PROBLEM DESCRIPTION:
The records underneath are to be printed in full and exactly, with no pictures carried over.

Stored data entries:
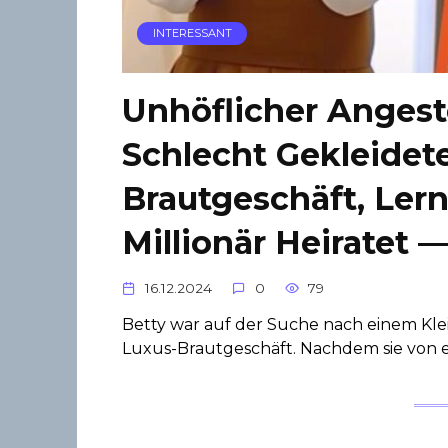
INTERESSANT
Unhöflicher Angeste
Schlecht Gekleidet
Brautgeschäft, Lern
Millionär Heiratet
16.12.2024
0
79
Betty war auf der Suche nach einem Kle
Luxus-Brautgeschäft. Nachdem sie von 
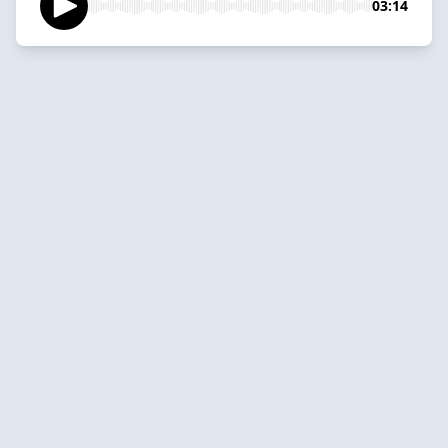
03:14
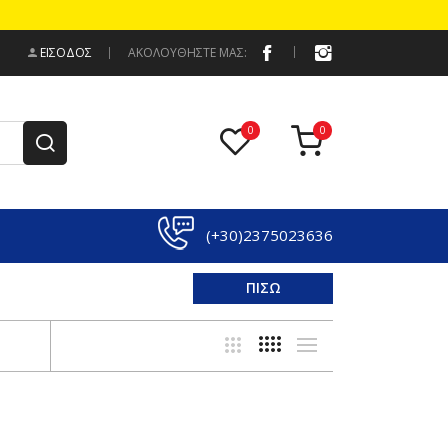
ΕΊΣΟΔΟΣ
ΑΚΟΛΟΥΘΗΣΤΕ ΜΑΣ:
(+30)2375023636
ΠΙΣΩ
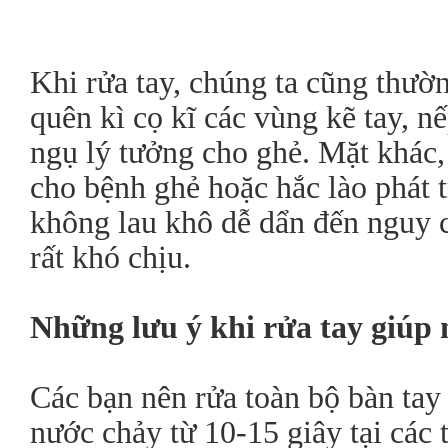
Khi rửa tay, chúng ta cũng thườ
quên kì cọ kĩ các vùng kẽ tay, nế
ngụ lý tưởng cho ghẻ. Mặt khác,
cho bệnh ghẻ hoặc hắc lào phát t
không lau khô dễ dẩn đến nguy 
rất khó chịu.
Những lưu ý khi rửa tay giúp
Các bạn nên rửa toàn bộ bàn tay
nước chảy từ 10-15 giây tại các 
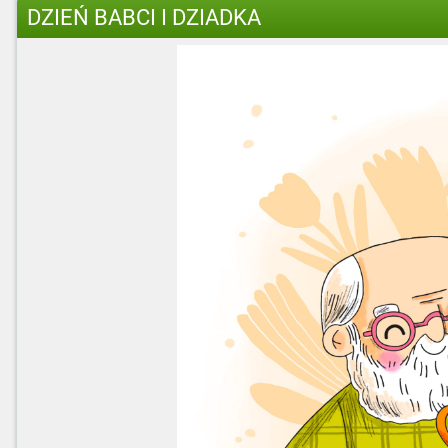
DZIEŃ BABCI I DZIADKA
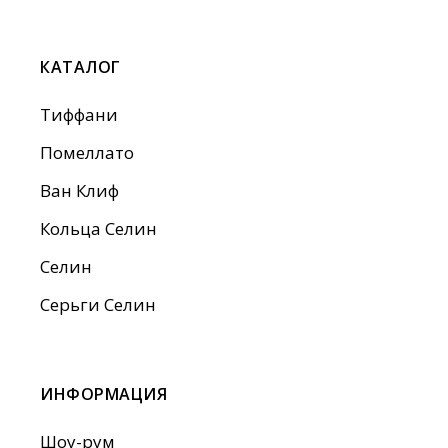
КАТАЛОГ
Тиффани
Помеллато
Ван Клиф
Кольца Селин
Селин
Серьги Селин
ИНФОРМАЦИЯ
Шоу-рум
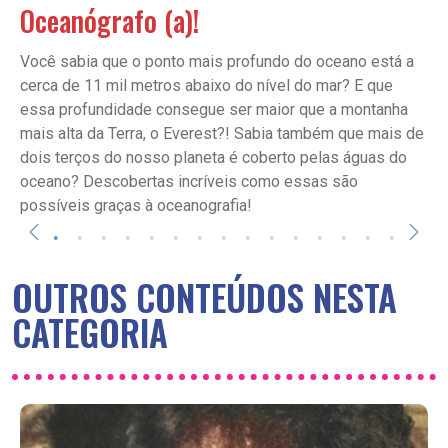
Oceanógrafo (a)!
Você sabia que o ponto mais profundo do oceano está a
cerca de 11 mil metros abaixo do nível do mar? E que
essa profundidade consegue ser maior que a montanha
mais alta da Terra, o Everest?! Sabia também que mais de
dois terços do nosso planeta é coberto pelas águas do
oceano? Descobertas incríveis como essas são
possíveis graças à oceanografia!
OUTROS CONTEÚDOS NESTA
CATEGORIA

TASK ANSWER:
INTERESSANT
Unhöflicher Angeste
Schlecht Gekleidet
Brautgeschäft, Lern
Millionär Heiratet
16.12.2024
0
79
Betty war auf der Suche nach einem Kle
Luxus-Brautgeschäft. Nachdem sie von 
03:14
ΕΊΣΟΔΟΣ
ΑΚΟΛΟΥΘΗΣΤΕ ΜΑΣ:
(+30)2375023636
ΠΙΣΩ
Khi rửa tay, chúng ta cũng thườ
quên kì cọ kĩ các vùng kẽ tay, nế
ngụ lý tưởng cho ghẻ. Mặt khác,
cho bệnh ghẻ hoặc hắc lào phát t
không lau khô dễ dẩn đến nguy 
rất khó chịu.
Những lưu ý khi rửa tay giúp
Các bạn nên rửa toàn bộ bàn tay
nước chảy từ 10-15 giây tại các 
DZIEŃ BABCI I DZIADKA
КАТАЛОГ
Тиффани
Помеллато
Ван Клиф
Кольца Селин
Селин
Серьги Селин
ИНФОРМАЦИЯ
Шоу-рум
Oceanógrafo (a)!
Você sabia que o ponto mais profundo do oceano está a
cerca de 11 mil metros abaixo do nível do mar? E que
essa profundidade consegue ser maior que a montanha
mais alta da Terra, o Everest?! Sabia também que mais de
dois terços do nosso planeta é coberto pelas águas do
oceano? Descobertas incríveis como essas são
possíveis graças à oceanografia!
OUTROS CONTEÚDOS NESTA
CATEGORIA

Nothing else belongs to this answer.